Stored entries:
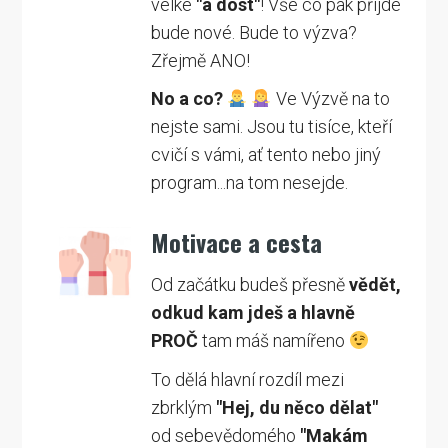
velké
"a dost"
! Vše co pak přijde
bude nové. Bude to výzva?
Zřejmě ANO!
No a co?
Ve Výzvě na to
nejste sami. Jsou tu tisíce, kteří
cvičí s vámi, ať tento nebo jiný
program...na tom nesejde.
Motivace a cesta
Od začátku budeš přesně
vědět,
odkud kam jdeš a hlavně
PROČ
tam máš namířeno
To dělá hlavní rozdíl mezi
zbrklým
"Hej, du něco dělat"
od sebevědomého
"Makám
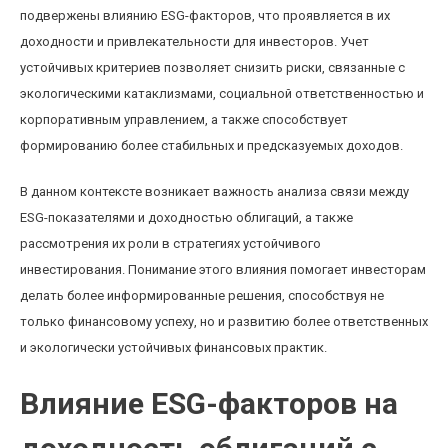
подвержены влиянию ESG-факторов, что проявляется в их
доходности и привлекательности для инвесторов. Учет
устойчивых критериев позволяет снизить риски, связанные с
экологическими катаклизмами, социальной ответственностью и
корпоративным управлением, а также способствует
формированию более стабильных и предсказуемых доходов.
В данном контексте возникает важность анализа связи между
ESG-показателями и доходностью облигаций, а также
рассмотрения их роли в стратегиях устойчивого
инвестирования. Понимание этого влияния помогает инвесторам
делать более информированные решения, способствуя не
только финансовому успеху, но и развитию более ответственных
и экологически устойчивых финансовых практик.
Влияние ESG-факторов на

Exercise objective.
Write the records above out again exactly, with no pictures in your copy.

Written answer.
velké
"a dost"
! Vše co pak přijde
bude nové. Bude to výzva?
Zřejmě ANO!
No a co?
Ve Výzvě na to
nejste sami. Jsou tu tisíce, kteří
cvičí s vámi, ať tento nebo jiný
program...na tom nesejde.
Motivace a cesta
Od začátku budeš přesně
vědět,
odkud kam jdeš a hlavně
PROČ
tam máš namířeno
To dělá hlavní rozdíl mezi
zbrklým
"Hej, du něco dělat"
od sebevědomého
"Makám
подвержены влиянию ESG-факторов, что проявляется в их
доходности и привлекательности для инвесторов. Учет
устойчивых критериев позволяет снизить риски, связанные с
экологическими катаклизмами, социальной ответственностью и
корпоративным управлением, а также способствует
формированию более стабильных и предсказуемых доходов.
В данном контексте возникает важность анализа связи между
ESG-показателями и доходностью облигаций, а также
рассмотрения их роли в стратегиях устойчивого
инвестирования. Понимание этого влияния помогает инвесторам
делать более информированные решения, способствуя не
только финансовому успеху, но и развитию более ответственных
и экологически устойчивых финансовых практик.
Влияние ESG-факторов на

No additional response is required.